Enabling ABFS file browser for Hue configured with IDBroker

You can directly access the Azure file storage from Hue to upload files and tables to Azure file storage and import CSV files as tables directly in Hue by enabling the ABFS file browser on the Hue user interface.

If you have set up authentication using Knox IDBroker on your cluster, then Hue automatically detects and uses the IDBroker mappings from your cluster’s core-site.xml file. Verify that the following property is present in the core-site.xml file:
<property>
  <name>fs.azure.ext.cab.address</name>
  <value>https://<idbrokerurl>:8444/gateway</value>
</property>

This property is automatically appended to the core-site.xml file when you enable Knox IDBroker on your cluster.

You can also check whether there is a mapped role for the group(s) associated with the authenticated user by going to Management Console > Environments > Actions > Manage Access > IDBroker Mappings. If no role is mapped, then you may see the following error: Failed to obtain storage credentials from IDBroker with error: 403 Client Error: Forbidden for url: <url> { "error": "There is no mapped role for the group(s) associated with the authenticated user.", "auth_id": "<user-id>" }. To resolve this, add the user and the Data Access role to the current mappings on the IDBroker Mappings page.

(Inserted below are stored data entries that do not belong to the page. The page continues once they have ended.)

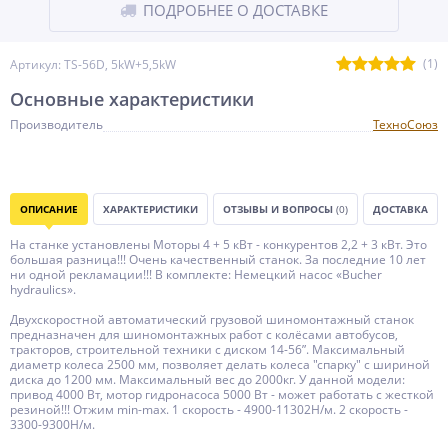
ПОДРОБНЕЕ О ДОСТАВКЕ
(1)
Артикул: TS-56D, 5kW+5,5kW
Основные характеристики
Производитель
ТехноСоюз
ОПИСАНИЕ
ХАРАКТЕРИСТИКИ
ОТЗЫВЫ И ВОПРОСЫ
(0)
ДОСТАВКА
На станке установлены Моторы 4 + 5 кВт - конкурентов 2,2 + 3 кВт. Это
большая разница!!! Очень качественный станок. За последние 10 лет
ни одной рекламации!!! В комплекте: Немецкий насос «Bucher
hydraulics».
Двухскоростной автоматический грузовой шиномонтажный станок
предназначен для шиномонтажных работ с колёсами автобусов,
тракторов, строительной техники с диском 14-56”. Максимальный
диаметр колеса 2500 мм, позволяет делать колеса "спарку" с шириной
диска до 1200 мм. Максимальный вес до 2000кг. У данной модели:
привод 4000 Вт, мотор гидронасоса 5000 Вт - может работать с жесткой
резиной!!! Отжим min-max. 1 скорость - 4900-11302Н/м. 2 скорость -
3300-9300Н/м.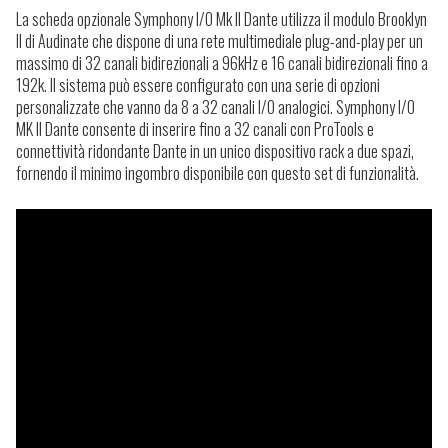
La scheda opzionale Symphony I/O Mk II Dante utilizza il modulo Brooklyn
II di Audinate che dispone di una rete multimediale plug-and-play per un
massimo di 32 canali bidirezionali a 96kHz e 16 canali bidirezionali fino a
192k. Il sistema può essere configurato con una serie di opzioni
personalizzate che vanno da 8 a 32 canali I/O analogici. Symphony I/O
MK II Dante consente di inserire fino a 32 canali con ProTools e
connettività ridondante Dante in un unico dispositivo rack a due spazi,
fornendo il minimo ingombro disponibile con questo set di funzionalità.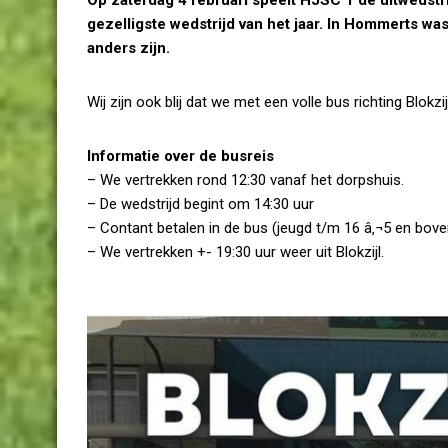
gezelligste wedstrijd van het jaar. In Hommerts was
anders zijn.
Wij zijn ook blij dat we met een volle bus richting Blokzi
Informatie over de busreis
– We vertrekken rond 12:30 vanaf het dorpshuis.
– De wedstrijd begint om 14:30 uur
– Contant betalen in de bus (jeugd t/m 16 â‚¬5 en bove
– We vertrekken +- 19:30 uur weer uit Blokzijl.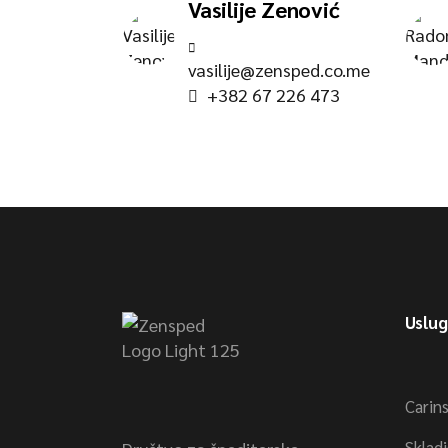
Vasilije Zenović
vasilije@zensped.co.me
+382 67 226 473
Uslu
Carin
Sklad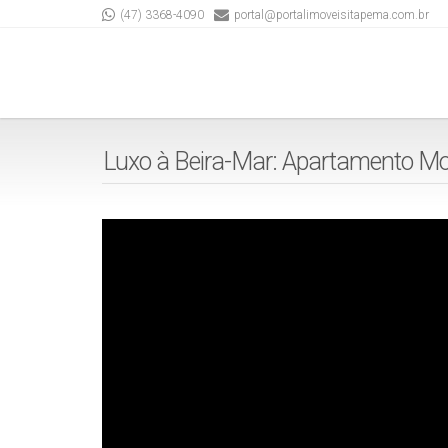
(47) 3368-4090
portal@portalimoveisitapema.com.br
Luxo à Beira-Mar: Apartamento Mo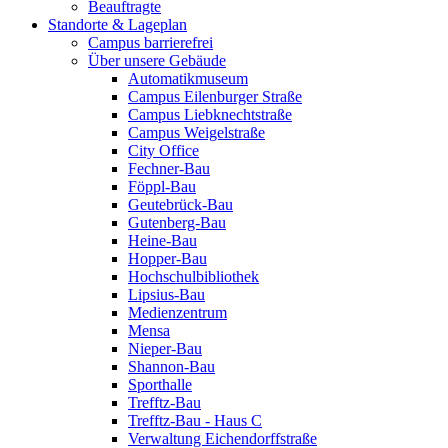
Beauftragte
Standorte & Lageplan
Campus barrierefrei
Über unsere Gebäude
Automatikmuseum
Campus Eilenburger Straße
Campus Liebknechtstraße
Campus Weigelstraße
City Office
Fechner-Bau
Föppl-Bau
Geutebrück-Bau
Gutenberg-Bau
Heine-Bau
Hopper-Bau
Hochschulbibliothek
Lipsius-Bau
Medienzentrum
Mensa
Nieper-Bau
Shannon-Bau
Sporthalle
Trefftz-Bau
Trefftz-Bau - Haus C
Verwaltung Eichendorffstraße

  1. Sign in to Cloudera Manager as an Admin user.
  2. Go to Clusters > Hue service > Configuration.
  3. Specify the following in the Hue Server Advanced Configuration Snippet (Safety Valve) for hue_safety_valve_server.ini field:
    [desktop]
    # Remove the file browser from the blacklisted apps.
    # Tweak the app_blacklist property to suit your app configuration.
    app_blacklist=spark,zookeeper,hive,hbase,search,oozie,jobsub,pig,sqoop,security
    [azure]
    [[abfs_clusters]]
    [[[default]]]   
     	fs_defaultfs=abfs://<container_name>@<storage_name>.dfs.core.windows.net
    	webhdfs_url=https://<storage_name>.dfs.core.windows.net/
    The custom configuration is stored in the hue_safety_valve_server.ini file.
  4. (Optional) If the Knox server and Hue are not present on the same host, then add the add the Hue server's FQDN to the trusted origins property in the Hue Server Advanced Configuration Snippet (Safety Valve) for hue_safety_valve_server.ini field:
    [desktop]
    [[session]]
    trusted_origins=[***HUE-SERVER-FQDN***]
  5. Click Save Changes.
  6. Restart the Hue service.
    The ABFS file browser icon appears on the left Assist panel as well as on the left navigation bar on the Hue web interface.

You must manually grant the following application permission to non-admin users and groups for them to be able to view and access ABFS File Browser in Hue: filebrowser.abfs_access:Access to ABFS from filebrowser and filepicker.

You must also add the CDP users and groups to IAM role mappings.